What is a disadvantage of using concatenation synthesised speech?

A

It requires a great deal of memory storage (although this is becoming less of a problem with the memory capacity of modern computers. Prosody is just as unnatural as formant synthesis, as well as discontinuities in the middle of vowels and between syllables.

32
Q

Does perceiving synthesised speech require more or less cognitive effort on behalf of the listener?

A

More

33
Q

What are some strategies to enhance the intelligibility of synthesised speech?

A

Slow down the speech rate, include visual texts

34
Q

In synthesised speech, what kinds of grammatical structures are perceived best?

A

Sentences are understood better than single words (indicating top-down processing).
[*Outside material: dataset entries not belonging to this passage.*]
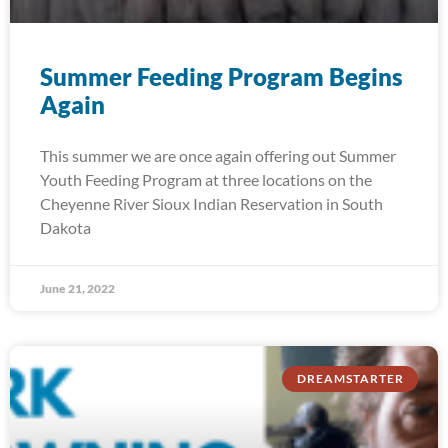
Summer Feeding Program Begins
Again
This summer we are once again offering out Summer
Youth Feeding Program at three locations on the
Cheyenne River Sioux Indian Reservation in South
Dakota
June 21, 2022
DREAMSTARTER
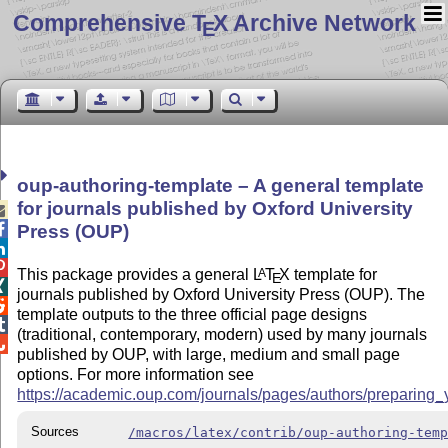
Comprehensive T
X Archive Network
E
oup-authoring-template – A general template
for journals published by Oxford University


Press (OUP)


This package provides a general
L
T
X
template for
A
E

journals published by Oxford University Press (OUP). The

template outputs to the three official page designs

(traditional, contemporary, modern) used by many journals

published by OUP, with large, medium and small page
options. For more information see
https://academic.oup.com/journals/pages/authors/preparing
Sources
/macros/latex/contrib/oup-authoring-tem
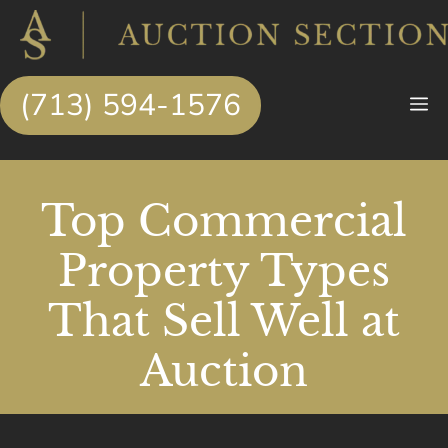
Skip
to
content
(713) 594-1576
M
Top Commercial
Property Types
That Sell Well at
Auction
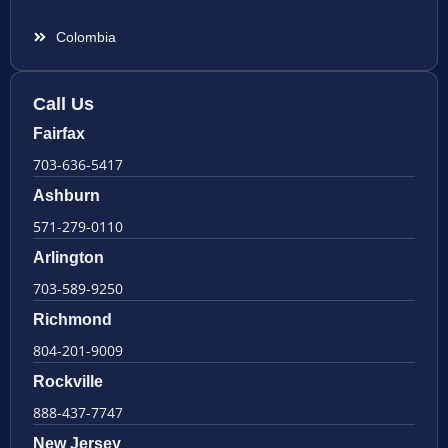
Colombia
Call Us
Fairfax
703-636-5417
Ashburn
571-279-0110
Arlington
703-589-9250
Richmond
804-201-9009
Rockville
888-437-7747
New Jersey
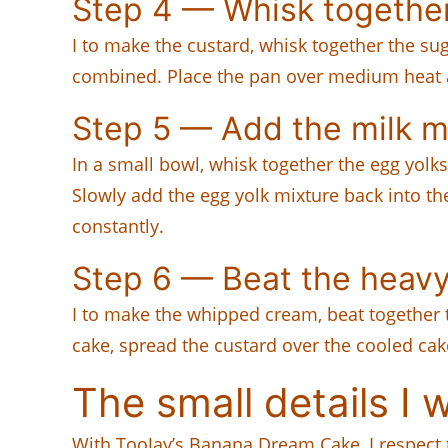
Step 4 — Whisk togethe
I to make the custard, whisk together the sug
combined. Place the pan over medium heat an
Step 5 — Add the milk m
In a small bowl, whisk together the egg yolk
Slowly add the egg yolk mixture back into th
constantly.
Step 6 — Beat the heav
I to make the whipped cream, beat together th
cake, spread the custard over the cooled cak
The small details I 
With TooJay’s Banana Dream Cake, I respect t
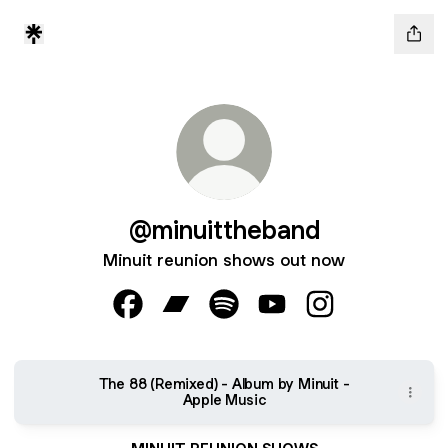
@minuittheband
Minuit reunion shows out now
@minuittheband Facebook
@minuittheband Bandcamp
@minuittheband Spotify
@minuittheband YouTu
@minuittheband 
‎The 88 (Remixed) - Album by Minuit -
Apple Music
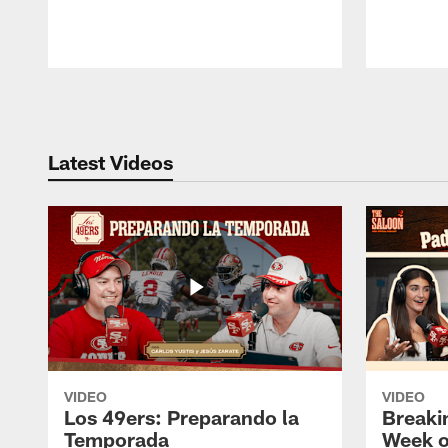
Pause
Play
Latest Videos
VIDEO
VIDEO
Los 49ers: Preparando la
Breaki
Temporada
Week o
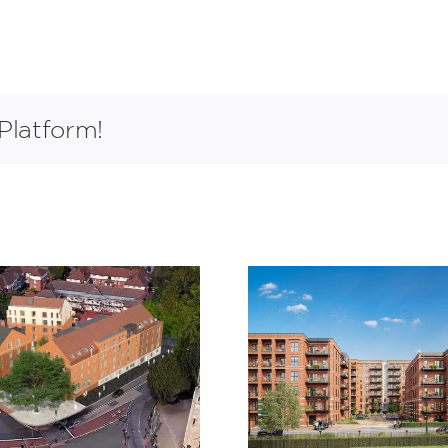
Platform!
Claremont
St James 
Quarter,
Waltha
Cricklewood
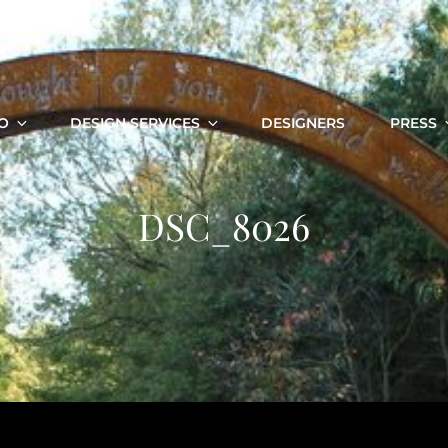
O
DESIGN SERVICES
DESIGNERS
PRESS
DSC_8026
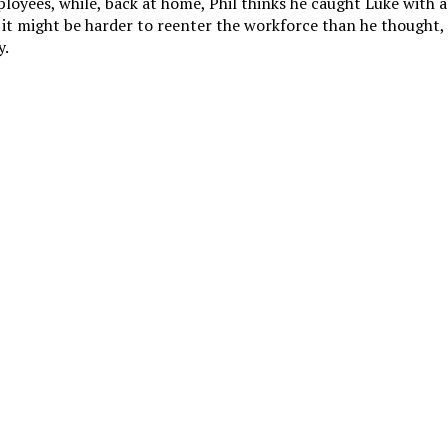
ployees, while, back at home, Phil thinks he caught Luke with a
 it might be harder to reenter the workforce than he thought
y.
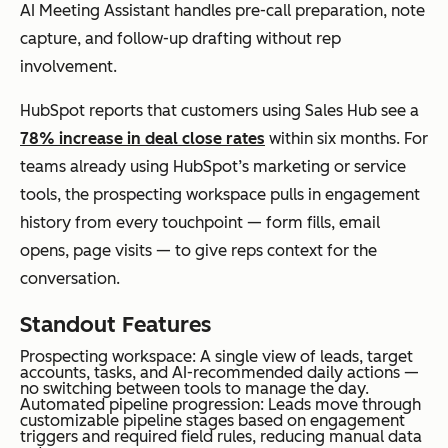
AI Meeting Assistant handles pre-call preparation, note
capture, and follow-up drafting without rep
involvement.
HubSpot reports that customers using Sales Hub see a
78% increase in deal close rates
within six months. For
teams already using HubSpot’s marketing or service
tools, the prospecting workspace pulls in engagement
history from every touchpoint — form fills, email
opens, page visits — to give reps context for the
conversation.
Standout Features
Prospecting workspace: A single view of leads, target
accounts, tasks, and AI-recommended daily actions —
no switching between tools to manage the day.
Automated pipeline progression: Leads move through
customizable pipeline stages based on engagement
triggers and required field rules, reducing manual data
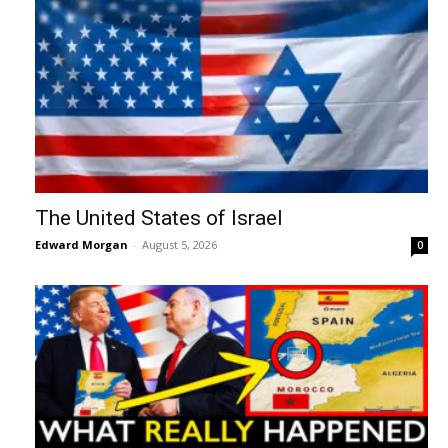
The United States of Israel
Edward Morgan
-
August 5, 2026
0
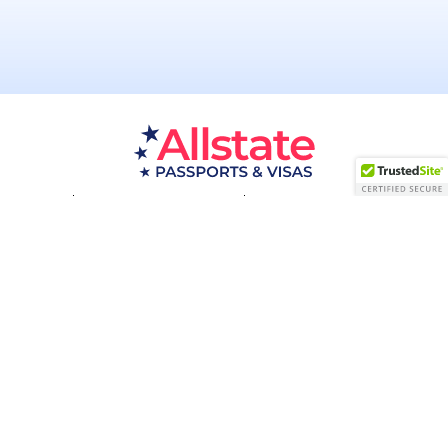
Passport Resources
Visa Resources
Service Areas
About
Contact us
Acceptance Facility
QUESTIONS?
(800) 672-1015
Certified & Secured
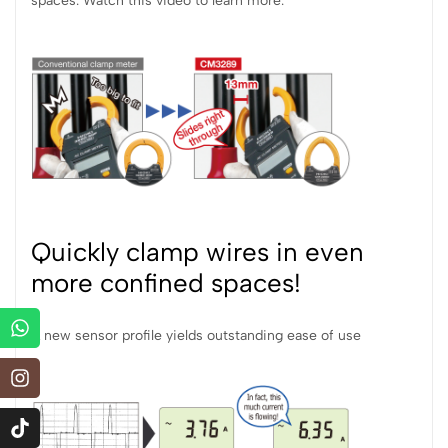
spaces. Watch this video to learn more.
Quickly clamp wires in even
more confined spaces!
A new sensor profile yields outstanding ease of use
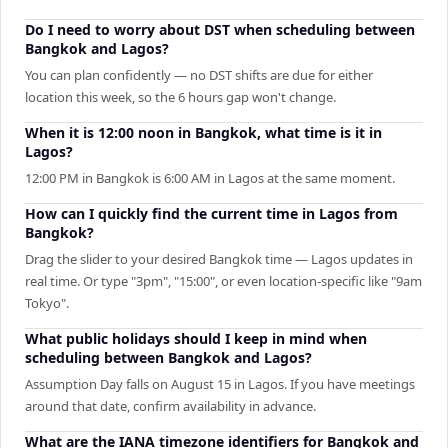
Do I need to worry about DST when scheduling between
Bangkok and Lagos?
You can plan confidently — no DST shifts are due for either
location this week, so the 6 hours gap won't change.
When it is 12:00 noon in Bangkok, what time is it in
Lagos?
12:00 PM in Bangkok is 6:00 AM in Lagos at the same moment.
How can I quickly find the current time in Lagos from
Bangkok?
Drag the slider to your desired Bangkok time — Lagos updates in
real time. Or type "3pm", "15:00", or even location-specific like "9am
Tokyo".
What public holidays should I keep in mind when
scheduling between Bangkok and Lagos?
Assumption Day falls on August 15 in Lagos. If you have meetings
around that date, confirm availability in advance.
What are the IANA timezone identifiers for Bangkok and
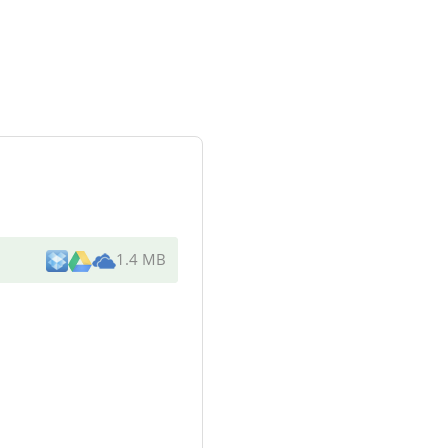
1.4 MB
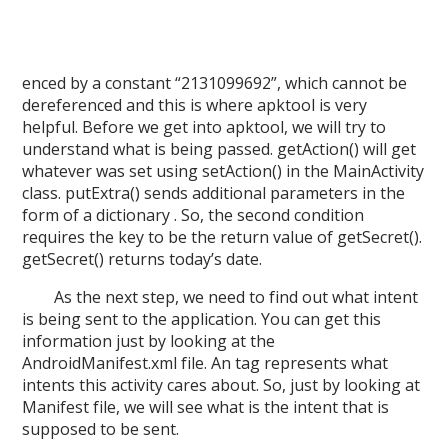
enced by a constant “2131099692”, which cannot be
dereferenced and this is where apktool is very
helpful. Before we get into apktool, we will try to
understand what is being passed.
getAction() will get
whatever was set using setAction() in the MainActivity
class.
putExtra() sends additional parameters in the
form of a dictionary . So, the second condition
requires the key to be the return value of getSecret().
getSecret() returns today’s date.
As the next step, we need to find out what intent
is being sent to the application. You can get this
information just by looking at the
AndroidManifest.xml file. An tag represents what
intents this activity cares about. So, just by looking at
Manifest file, we will see what is the intent that is
supposed to be sent.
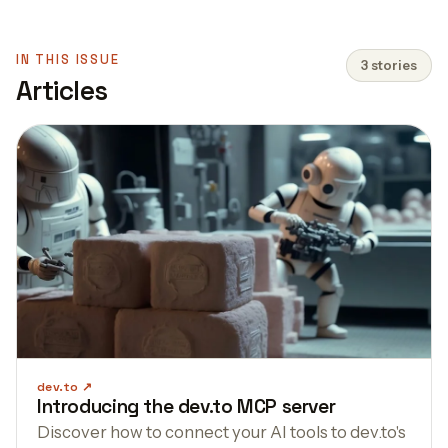
IN THIS ISSUE
3 stories
Articles
dev.to
Introducing the dev.to MCP server
Discover how to connect your AI tools to dev.to's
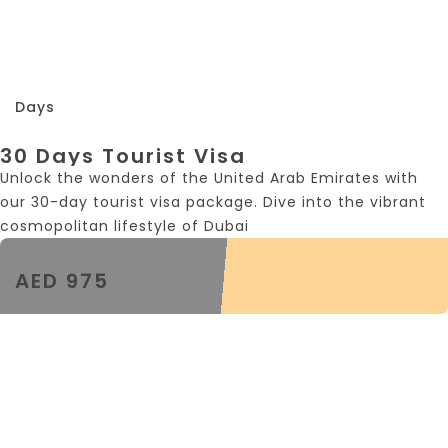
30
Days
30 Days Tourist Visa
Unlock the wonders of the United Arab Emirates with
our 30-day tourist visa package. Dive into the vibrant
cosmopolitan lifestyle of Dubai
AED 975
30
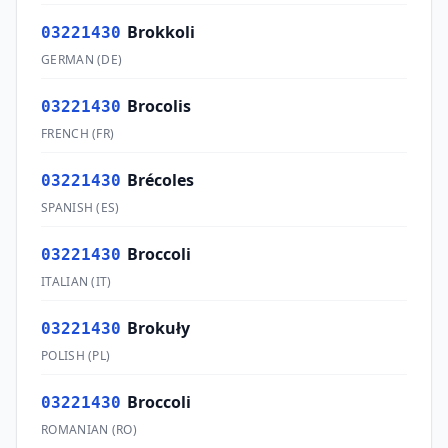
Brokkoli
03221430
GERMAN
(
DE
)
Brocolis
03221430
FRENCH
(
FR
)
Brécoles
03221430
SPANISH
(
ES
)
Broccoli
03221430
ITALIAN
(
IT
)
Brokuły
03221430
POLISH
(
PL
)
Broccoli
03221430
ROMANIAN
(
RO
)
Simple sentences with high probability words are better understood than grammatically complex sentences.

35
Q

Give four examples of the clinical application of synthesised speech

A
  1. Reading instruction – useful for children and adults with developmental or acquired reading disorders
  2. Communication aids – people with speech production disabilities (e.g. dysarthria) can type a message, which will be spoken aloud
  3. Multilingual communication systems – which require speech recognition, linguistic translation, and speech synthesis – still in early stages
  4. Research – the researcher can control acoustic features of speech, and therefore investigate the acoustic cues used during speech perception
36
Q

What is a speech recognition system?

A

Convert spoken utterances into phonemic symbols and then to text in a word processing document.

37
Q

What is a speech understanding system?

A

Goes further than a speech recognition system by taking the words and analysing semantics

38
Q

What is a speech language system?

A

Speech language systems incorporate speech recognition, understanding and speech synthesis to provide a communicative interaction with a person.